Most of the times when you are beginning to create a site the easiest thing to do is to start from a good foundation like Bootstrap or Foundation and proceed from there, tweaking it as needed.
In some rare cases, for example if you have to create a series of sites with the same look&feel or if you are working on something a little bigger, it’s necessary to create you own css style guide.
In the past month I had the opportunity to create a style guide so I decided to write down some notes on how to proceed.
Part 1: the style
The first thing to do when creating a style guide is to decide what look are we going to try to create: will it be modern? will it be classical ? Flat?.
The best thing to do in this phase is to try to browse the internet and identify the look we are trying to recreate observing blogs, news sites and other style guides.
This process can be tedious and you will feel the urge to begin working without a clear idea of how the end result should look. While you could start immediately and decide later about the details this will cause you to backtrack a lot of times and rewrite many times the same sections when changing idea ( trust me, I’ve redone some parts four times ).
First thing to do when beginning to work on the style guide is to “prepare the worktable” deciding the tools to use. You can decide to work in pure CSS but I suggest to use a CSS preprocessor, a tool that extends CSS with functions and variables, and then compiles to pure CSS.

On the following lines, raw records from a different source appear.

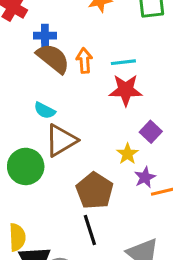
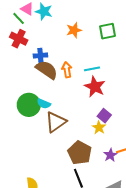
red star: (126, 90) -> (95, 87), turned 30
purple square: (151, 132) -> (104, 116), moved
green circle: (26, 166) -> (29, 105), moved
purple star: (145, 177) -> (110, 155), moved

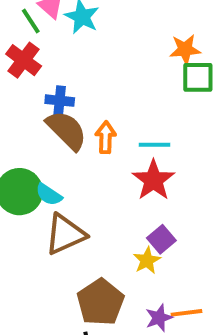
orange star: (74, 30) -> (185, 49), moved

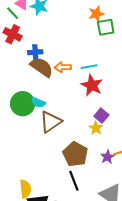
orange arrow: (106, 137) -> (63, 67), turned -84

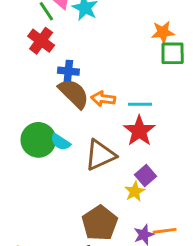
brown triangle: (51, 122) -> (100, 155), moved

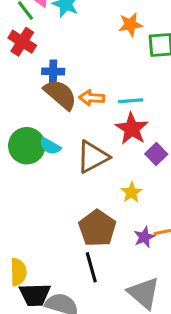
orange star: (163, 32) -> (130, 25), moved
purple square: (145, 175) -> (156, 154), moved

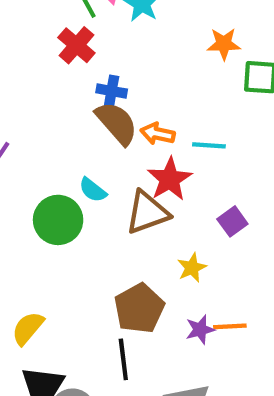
red star: (132, 129) -> (170, 179), moved
green circle: (27, 146) -> (58, 220), moved
yellow semicircle: (18, 272) -> (28, 328), moved, turned -148

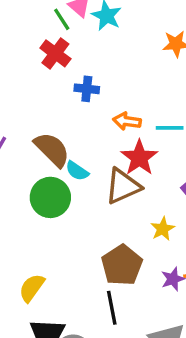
brown semicircle: (117, 123) -> (52, 149), moved

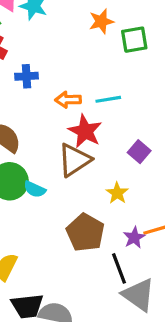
cyan semicircle: (77, 171) -> (35, 189), moved
black line: (112, 308) -> (119, 268), moved

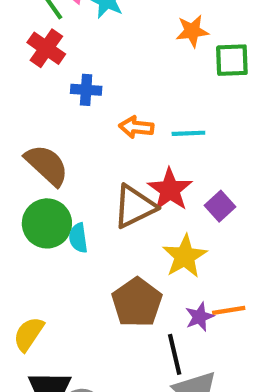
red star: (85, 131) -> (170, 190), moved
cyan semicircle: (35, 189) -> (78, 238), turned 50
yellow star: (117, 193) -> (185, 256), size x1.5

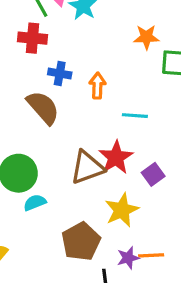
red cross: (46, 48) -> (33, 38), turned -36
orange arrow: (136, 127) -> (97, 86), moved, turned 80
brown semicircle: (47, 165) -> (43, 108), moved
cyan semicircle: (78, 238) -> (35, 203), moved, turned 70

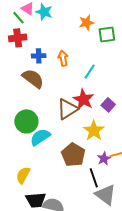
cyan line: (135, 116) -> (90, 72), turned -49
cyan semicircle: (35, 203) -> (40, 137), size x1.5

There are three main CSS preprocessors:
- LESS : LESS was one of the first CSS preprocessors and the one with more tools available. It can also work directly in the browser by including the less.js library in you page.
- SASS: SASS is another CSS preprocessor with two different available syntaxes: one more resembling CSS and one which is more clean. While SASS has some additional features that LESS it shines when used with Compass, a library of functions that will help you developing your css easily.

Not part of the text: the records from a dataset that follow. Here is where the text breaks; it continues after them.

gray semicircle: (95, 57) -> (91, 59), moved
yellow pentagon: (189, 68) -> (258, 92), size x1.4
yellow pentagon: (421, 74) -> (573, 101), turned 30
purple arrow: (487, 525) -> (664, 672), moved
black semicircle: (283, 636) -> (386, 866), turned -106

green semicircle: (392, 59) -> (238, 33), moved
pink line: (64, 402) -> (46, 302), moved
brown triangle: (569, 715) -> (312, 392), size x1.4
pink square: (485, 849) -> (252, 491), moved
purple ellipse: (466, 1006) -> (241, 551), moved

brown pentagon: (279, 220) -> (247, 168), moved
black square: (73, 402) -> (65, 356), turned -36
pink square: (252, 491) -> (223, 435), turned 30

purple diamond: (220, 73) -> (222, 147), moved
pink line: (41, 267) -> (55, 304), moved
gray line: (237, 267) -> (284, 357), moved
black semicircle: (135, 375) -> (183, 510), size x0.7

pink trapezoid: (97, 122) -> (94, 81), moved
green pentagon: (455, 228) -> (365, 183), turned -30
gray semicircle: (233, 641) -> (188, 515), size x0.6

- Stylus : Stylus is another CSS preprocess by the creator of LESS, with many more capabilities but with a syntax that differs a lot from standard CSS.
For my style guide I decided to work with SASS and Compass as I was already familiar with them and they were easy to setup on windows. Sometimes in this articles I will use Compass functions but I’ll try to explain everytime what they are doing and what output they produce.
Before starting to work there’s another thing to do. To facilitate the compile-reload-test cycle I strongly suggest to use grunt with the grunt-contrib-watch plugin and another plugin to compile your css ( grunt-contrib-compass if you decided to use compass or an equivalent one ). With this setup you can configure grunt to compile your style guide every time you save and automatically reload the browser.